The desire to get away from it all, even as weekend warriors, drives many of us to invest in the most suitable gear for our pursuits, whether it’s a tent that sleeps two or an RV for eight. But for the folks at Homegrown Trailers, a commitment to sustainability goes along with the desire to connect with nature.
The Woodinville, Wash.-based makers of compact travel trailers are hoping travel and outdoor enthusiasts looking for a more comfortable option than sleeping on the ground will do a double-take at their handcrafted, environmentally conscious RVs.
Co-founder and CEO Corey Weathers told GeekWire that he reached a tipping point about 2-1/2 years ago while camping with his young daughters in Eastern Washington.
“My daughter wanted to go home, she didn’t have a bathroom, she wanted to wash her hands and I thought, ‘Ya know, this is not working.'” Weathers said. “So when I got back I started looking at RVs and I didn’t like what I found. I didn’t like the big fiberglass boxes.”
Weathers said he was inspired by the tiny house movement and already had a love for teardrop-style trailers. He started daydreaming about combing the two.
“I really wanted something that had all the features of a tiny house that we could take with us,” Weathers said. “But something that was compact enough to fit in a garage and pull behind a fuel-efficient vehicle. And of course there’s nothing out there. So I started drafting up some designs.”
Weathers is not a designer by training. He has a masters degree in science education and considers himself mechanically inclined. But with friends who work in construction, he started designing and building.
“It kind of emerged organically and took us about nine months to get it functional,” Weathers said. They kept tinkering and focused on sealing it to the weather, insulating it and improving upon the interior finishes. He said his family spent about 36 nights in it last summer.
The Homegrown website bills the trailer as “Your cabin on wheels” and the real wood exterior paneling is clearly the reason why. At 18-feet long, the trailer features a pop top that increases headroom to 6 feet, 5 inches. There’s a full cook’s kitchen, solar power, a deep-cycle battery and a clean composting toilet. The trailer sleeps four with a queen bed and a couple bunks.

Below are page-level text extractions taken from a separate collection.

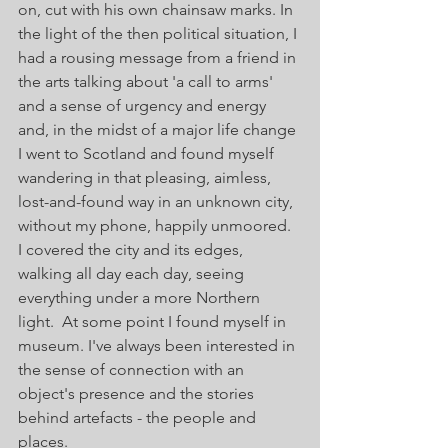
on, cut with his own chainsaw marks. In 
the light of the then political situation, I 
had a rousing message from a friend in 
the arts talking about 'a call to arms' 
and a sense of urgency and energy 
and, in the midst of a major life change 
I went to Scotland and found myself 
wandering in that pleasing, aimless, 
lost-and-found way in an unknown city, 
without my phone, happily unmoored.
I covered the city and its edges, 
walking all day each day, seeing 
everything under a more Northern 
light.  At some point I found myself in 
museum. I've always been interested in 
the sense of connection with an 
object's presence and the stories 
behind artefacts - the people and 
places.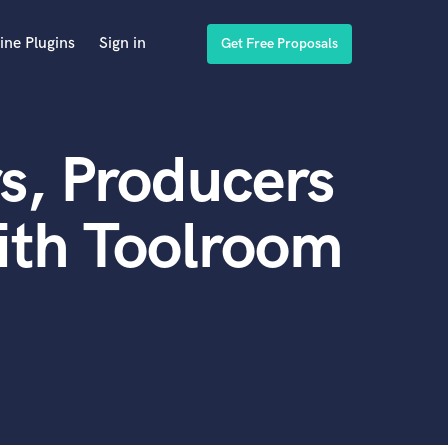
ine Plugins
Sign in
Get Free Proposals
s, Producers
ith Toolroom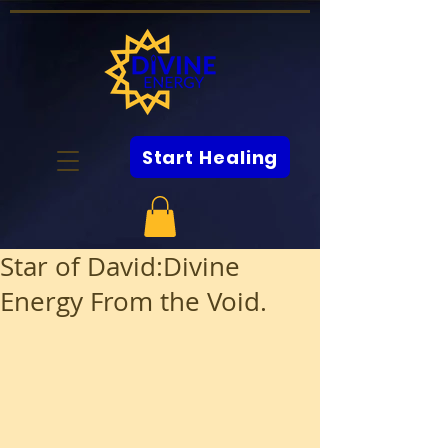
Start Healing
Star of David:Divine
Energy From the Void.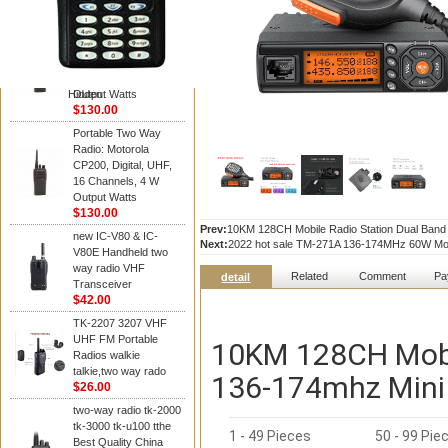
Kenwood
Portable Two Way
Radio: Motorola
CP200, Digital, UHF,
16 Channels, 4 W
Hidden
Output Watts
$130.00
Portable Two Way
Radio: Motorola
CP200, Digital, UHF,
16 Channels, 4 W
Output Watts
$130.00
Prev:
10KM 128CH Mobile Radio Station Dual Band
new IC-V80 & IC-
Next:
2022 hot sale TM-271A 136-174MHz 60W Mobi
V80E Handheld two
way radio VHF
Related
Comment
Pa
detail
Transceiver
$42.00
TK-2207 3207 VHF
UHF FM Portable
10KM 128CH Mobi
Radios walkie
talkie,two way rado
136-174mhz Mini 
$26.00
two-way radio tk-2000
tk-3000 tk-u100 tthe
1 - 49 Pieces
50 - 99 Pie
Best Quality China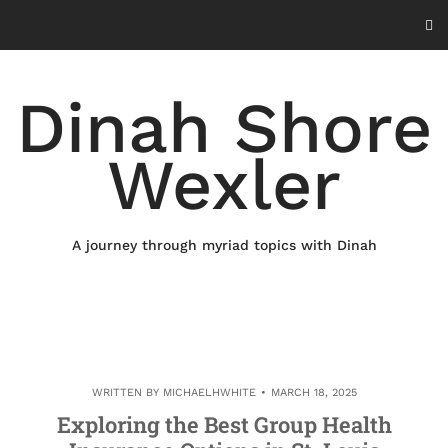
Skip
to
content
Dinah Shore
Wexler
A journey through myriad topics with Dinah
WRITTEN BY
MICHAELHWHITE
MARCH 18, 2025
Exploring the Best Group Health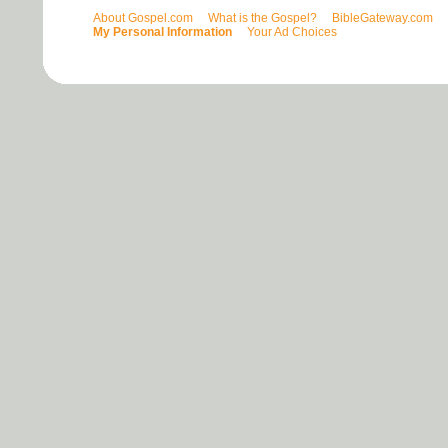
About Gospel.com
What is the Gospel?
BibleGateway.com
My Personal Information
Your Ad Choices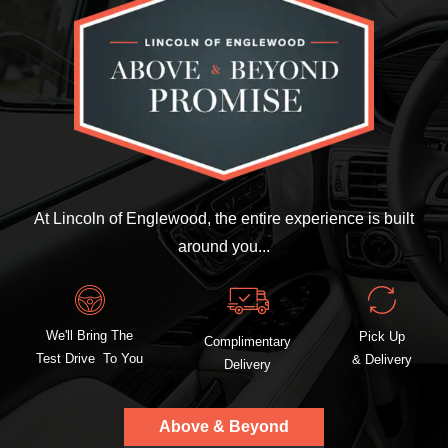
At Lincoln of Englewood, the entire experience is built
around you...
We'll Bring The
Pick Up
Complimentary
Test Drive To You
& Delivery
Delivery
Above & Beyond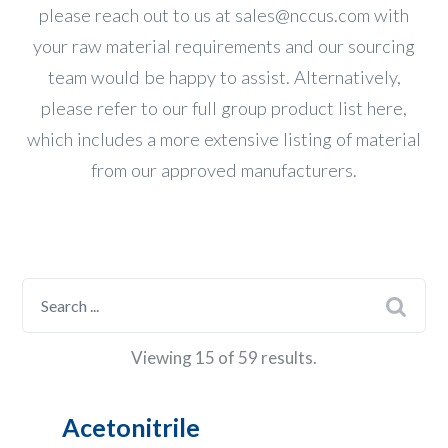
please reach out to us at
sales@nccus.com
with
your raw material requirements and our sourcing
team would be happy to assist. Alternatively,
please refer to our
full group product list here
,
which includes a more extensive listing of material
from our approved manufacturers.
Viewing 15 of 59 results.
Acetonitrile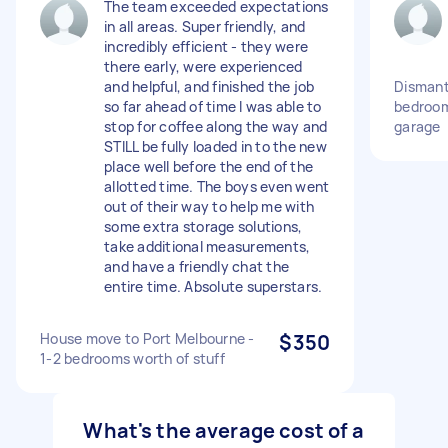
The team exceeded expectations
in all areas. Super friendly, and
incredibly efficient - they were
there early, were experienced
and helpful, and finished the job
Dismant
so far ahead of time I was able to
bedroom
stop for coffee along the way and
garage
STILL be fully loaded in to the new
place well before the end of the
allotted time. The boys even went
out of their way to help me with
some extra storage solutions,
take additional measurements,
and have a friendly chat the
entire time. Absolute superstars.
House move to Port Melbourne -
$350
1-2 bedrooms worth of stuff
What's the average cost of a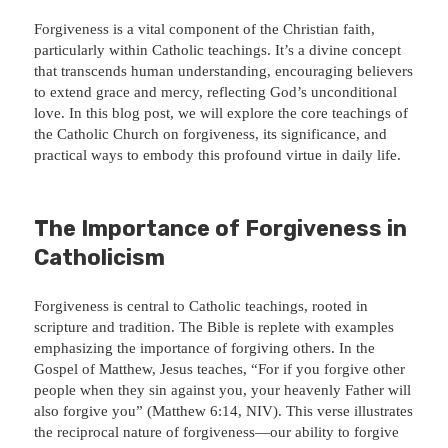
Forgiveness is a vital component of the Christian faith,
particularly within Catholic teachings. It’s a divine concept
that transcends human understanding, encouraging believers
to extend grace and mercy, reflecting God’s unconditional
love. In this blog post, we will explore the core teachings of
the Catholic Church on forgiveness, its significance, and
practical ways to embody this profound virtue in daily life.
The Importance of Forgiveness in
Catholicism
Forgiveness is central to Catholic teachings, rooted in
scripture and tradition. The Bible is replete with examples
emphasizing the importance of forgiving others. In the
Gospel of Matthew, Jesus teaches, “For if you forgive other
people when they sin against you, your heavenly Father will
also forgive you” (Matthew 6:14, NIV). This verse illustrates
the reciprocal nature of forgiveness—our ability to forgive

While the mission started with a goal of finding a comfortable alternative for his family, Weathers said his own ethics and work as a sustainability consultant immediately became a driving factor for how the trailer would be developed.
Weathers found inspiration in the Living Building Challenge and Seattle’s Bullitt Center — the greenest commercial building in the world. “They’ve really set the bar quite high in terms of materials, in terms of technology, renewable energy, water filtration and all of these things that people have been piecing together but nobody had done in one comprehensive space.”
So Weathers set out to try to meet those “imperatives,” as the Challenge calls them, and get as many of those features as possible into an RV.
“We knew it was feasible in a 5-story office building, so it should definitely be feasible in a 94-square-foot trailer,” Weathers said. The goal is to have the RV be completely self-contained — no need to hook up to energy or sewage sources. Even wind energy is something the makers are toying with.
“Once people make the move to an RV they tend to be too reliant on the traditional campground environment,” Weathers said. “You plug in, you hook up your water, you hook up your sewage tank and you kind of do everything that you would do at home anyway. The reason I go camping is I want to get away from all that. But, I like to be able to charge my phone.”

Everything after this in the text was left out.